PRIP Interacting protein with Methyl Transferase domain (PIMT/TGS1) is an integral upstream coactivator in the peroxisome proliferator-activated receptor gamma (PPARγ) transcriptional apparatus. PPARγ activation alleviates insulin resistance but promotes weight gain. Herein, we show how PIMT regulates body weight while promoting insulin sensitivity in diet induced obese mice. In vitro, we observed enhanced PIMT levels during adipogenesis. Knockdown of PIMT in 3T3-L1 results in reduced lipid accumulation and alters PPARγ regulated gene expression. Intraperitoneal injection of shPIMT lentivirus in high fat diet (HFD)-fed mice caused reduced adipose tissue size and decreased expression of lipid markers. This was accompanied by significantly lower levels of inflammation, hypertrophy and hyperplasia in the different adipose depots (eWAT and iWAT). Notably, PIMT depletion limits body weight gain in HFD-fed mice along with improved impaired oral glucose clearance. It also enhanced insulin sensitivity revealed by assessment of important insulin resistance markers and increased adiponectin levels. In addition, reduced PIMT levels did not alter the serum free fatty acid and TNFα levels. Finally, the relevance of our studies to human obesity is suggested by our finding that PIMT was upregulated in adipose tissue of obese patients along with crucial fat marker genes.
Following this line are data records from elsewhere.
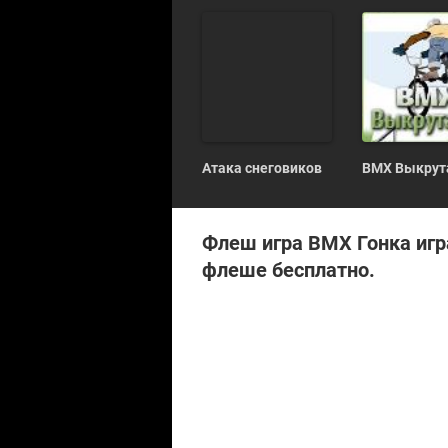
ц
е
н
к
а
0
.
0
Атака снеговиков
BMX Выкрут
Флеш игра BMX Гонка игр
флеше бесплатно.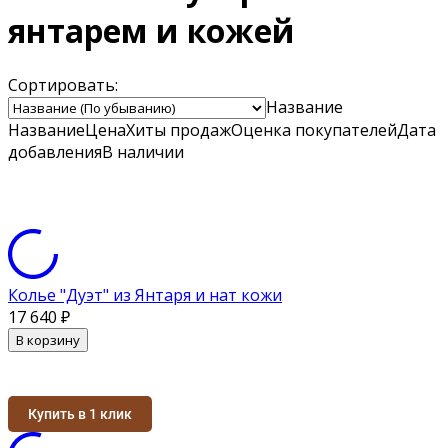
янтарем и кожей
Сортировать:
Название
Название
Цена
Хиты продаж
Оценка
покупателей
Дата
добавления
В наличии
Колье "Дуэт" из Янтаря и нат кожи
17 640
₽
В корзину
Купить в 1 клик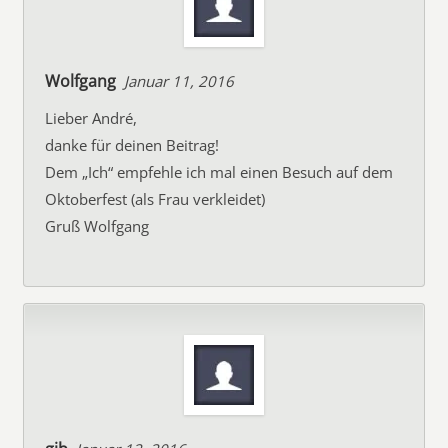
Wolfgang
Januar 11, 2016
Lieber André,
danke für deinen Beitrag!
Dem „Ich“ empfehle ich mal einen Besuch auf dem
Oktoberfest (als Frau verkleidet)
Gruß Wolfgang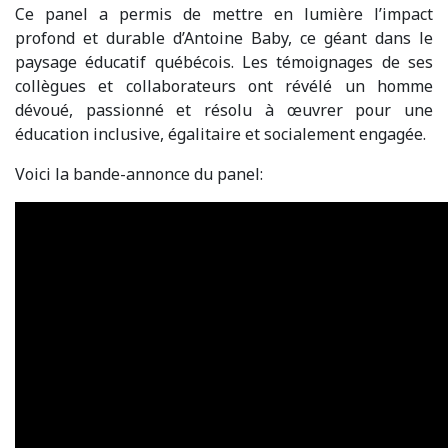
Ce panel a permis de mettre en lumière l’impact
profond et durable d’Antoine Baby, ce géant dans le
paysage éducatif québécois. Les témoignages de ses
collègues et collaborateurs ont révélé un homme
dévoué, passionné et résolu à œuvrer pour une
éducation inclusive, égalitaire et socialement engagée.
Voici la bande-annonce du panel: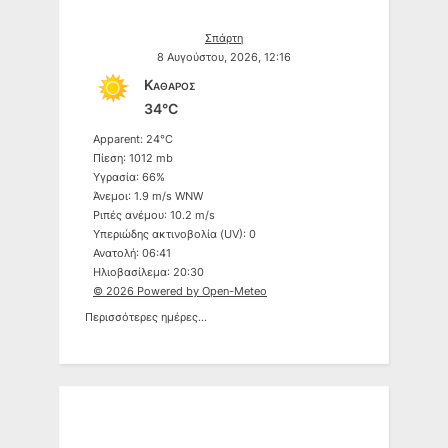
Σπάρτη
8 Αυγούστου, 2026, 12:16
Καθαρός
34°C
Apparent: 24°C
Πίεση: 1012 mb
Υγρασία: 66%
Άνεμοι: 1.9 m/s WNW
Ριπές ανέμου: 10.2 m/s
Υπεριώδης ακτινοβολία (UV): 0
Ανατολή: 06:41
Ηλιοβασίλεμα: 20:30
© 2026 Powered by Open-Meteo
Περισσότερες ημέρες...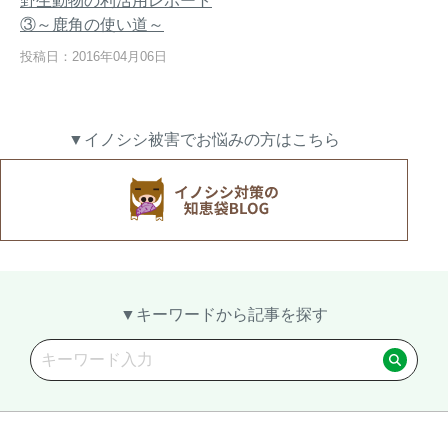
野生動物の利活用レポート
③～鹿角の使い道～
投稿日：2016年04月06日
熊出没地域の対策法！安全な
ハクビシン対策の決定版「ハ
アウトドアライフを送るため
クビシン被害を減らすため
▼イノシシ被害でお悩みの方はこちら
に
に」【2024年版】
メルマガ登録
お役立ち資料
▼キーワードから記事を探す
ご相談
オンライン
お問い合わせ
ショップ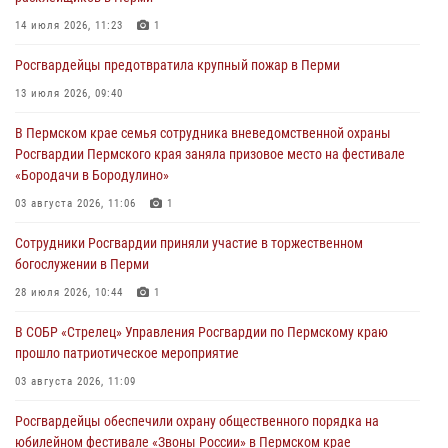
03 августа 2026, 10:59
1
14 июля 2026, 11:23
1
Росгвардеец спас тонущую женщину в Пермском крае
Росгвардейцы предотвратила крупный пожар в Перми
30 июля 2026, 05:19
13 июля 2026, 09:40
Сотрудники Росгвардии приняли участие в торжественном
В Пермском крае семья сотрудника вневедомственной охраны
богослужении в Перми
Росгвардии Пермского края заняла призовое место на фестивале
28 июля 2026, 10:44
1
«Бородачи в Бородулино»
Росгвардейцы оказали силовую поддержку при задержании
03 августа 2026, 11:06
1
участников преступной группы в Пермском крае
Сотрудники Росгвардии приняли участие в торжественном
28 июля 2026, 06:15
богослужении в Перми
28 июля 2026, 10:44
1
В СОБР «Стрелец» Управления Росгвардии по Пермскому краю
прошло патриотическое мероприятие
03 августа 2026, 11:09
Росгвардейцы обеспечили охрану общественного порядка на
юбилейном фестивале «Звоны России» в Пермском крае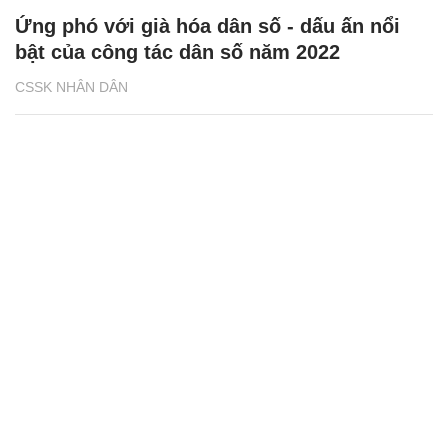
Ứng phó với già hóa dân số - dấu ấn nổi
bật của công tác dân số năm 2022
CSSK NHÂN DÂN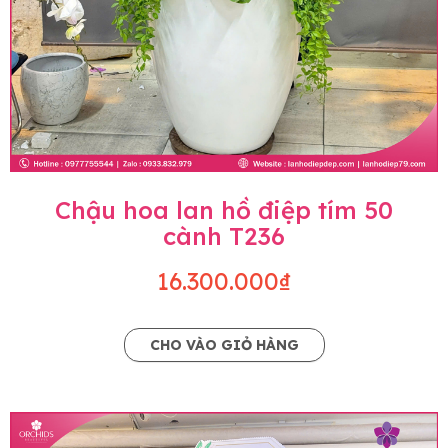
Chậu hoa lan hồ điệp tím 50
cành T236
16.300.000₫
CHO VÀO GIỎ HÀNG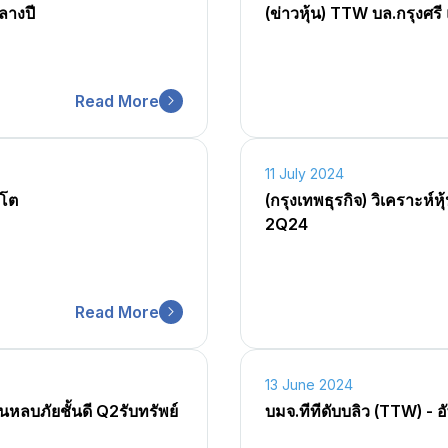
ลางปี
(ข่าวหุ้น) TTW บล.กรุงศร
Read More
11 July 2024
บโต
(กรุงเทพธุรกิจ) วิเคราะห์
2Q24
Read More
13 June 2024
้นหลบภัยชั้นดี Q2รับทรัพย์
บมจ.ทีทีดับบลิว (TTW) - อ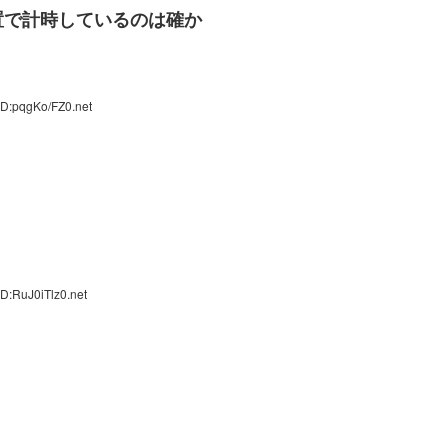
置で計時しているのは確か
ID:pqgKo/FZ0.net
D:RuJ0iTlz0.net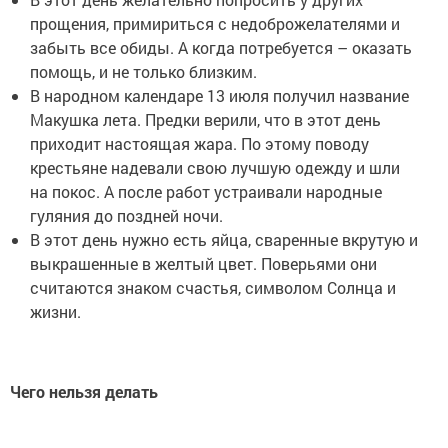
прощения, примириться с недоброжелателями и
забыть все обиды. А когда потребуется – оказать
помощь, и не только близким.
В народном календаре 13 июля получил название
Макушка лета. Предки верили, что в этот день
приходит настоящая жара. По этому поводу
крестьяне надевали свою лучшую одежду и шли
на покос. А после работ устраивали народные
гуляния до поздней ночи.
В этот день нужно есть яйца, сваренные вкрутую и
выкрашенные в желтый цвет. Поверьями они
считаются знаком счастья, символом Солнца и
жизни.
Чего нельзя делать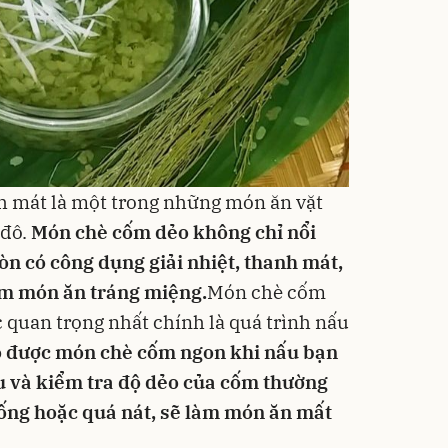
 mát là một trong những món ăn vặt
 đô.
Món chè cốm dẻo không chỉ nổi
n có công dụng giải nhiệt, thanh mát,
àm món ăn tráng miệng.
Món chè cốm
 quan trọng nhất chính là quá trình nấu
ó được món chè cốm ngon khi nấu bạn
u và kiểm tra độ dẻo của cốm thường
ống hoặc quá nát, sẽ làm món ăn mất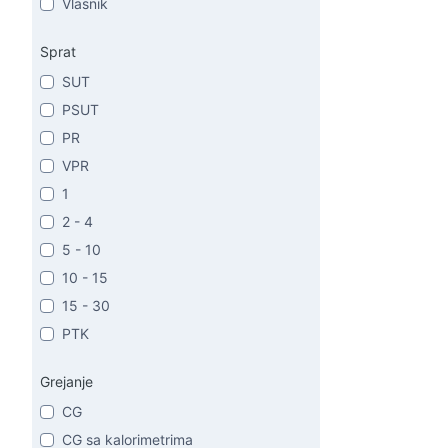
Vlasnik
Sprat
SUT
PSUT
PR
VPR
1
2 - 4
5 - 10
10 - 15
15 - 30
PTK
Grejanje
CG
CG sa kalorimetrima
We speculate that PIMT may be a potential target in maintaining energy metabolism, thus regulating obesity. [Display omitted] •Lentiviral knockdown of TGS1/PIMT in 3T3-L1 reduced lipid accumulation and adipogenic markers.•In mice, intraperitoneal injection of shPIMT limited body weight gain and enhanced insulin sensitivity.•Reduced PIMT expression in the eWAT did not alter the serum FFA and TNFα levels in HFD-fed mice.•TGS1/PIMT levels are elevated in adipose tissues of obese humans.